PROBLEM DESCRIPTION
Go through the entries that follow and count every line with the string "Rita". Reply with the number only.

◆ ◆ ◆ ◆ ◆

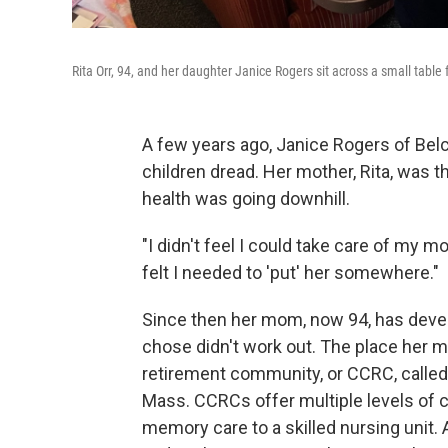
Rita Orr, 94, and her daughter Janice Rogers sit across a small table
A few years ago, Janice Rogers of Bel
children dread. Her mother, Rita, was t
health was going downhill.
"I didn't feel I could take care of my m
felt I needed to 'put' her somewhere."
Since then her mom, now 94, has develo
chose didn't work out. The place her 
retirement community, or CCRC, called
Mass. CCRCs offer multiple levels of ca
memory care to a skilled nursing unit.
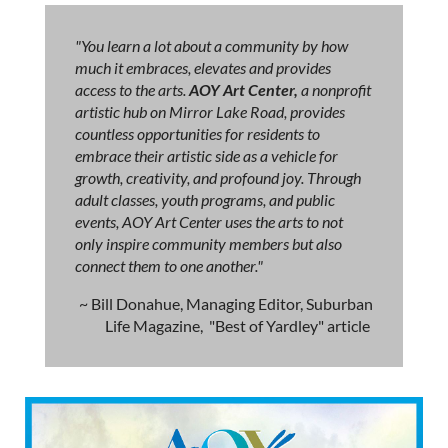
"You learn a lot about a community by how
much it embraces, elevates and provides
access to the arts.
AOY Art Center,
a nonprofit
artistic hub on Mirror Lake Road, provides
countless opportunities for residents to
embrace their artistic side as a vehicle for
growth, creativity, and profound joy. Through
adult classes, youth programs, and public
events, AOY Art Center uses the arts to not
only inspire community members but also
connect them to one another."
~ Bill Donahue, Managing Editor, Suburban
Life Magazine, "Best of Yardley" article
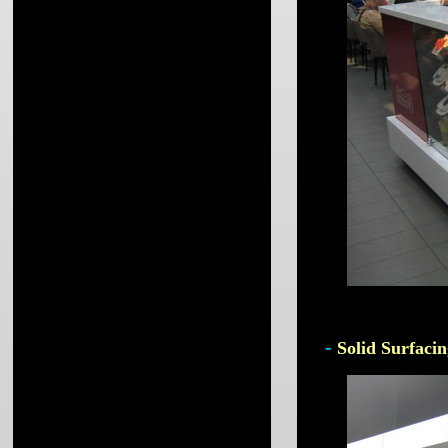
-
Solid Surfacin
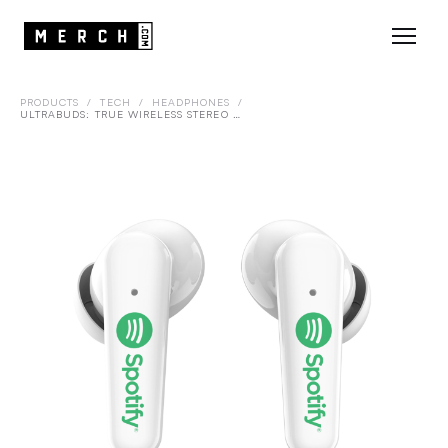
PRODUCTS
/
TECH
/
HEADPHONES
/
ULTRABUDS: TRUE WIRELESS STEREO EARBUDS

◆ ◆ ◆ ◆ ◆

ANSWER TO THIS EXERCISE
2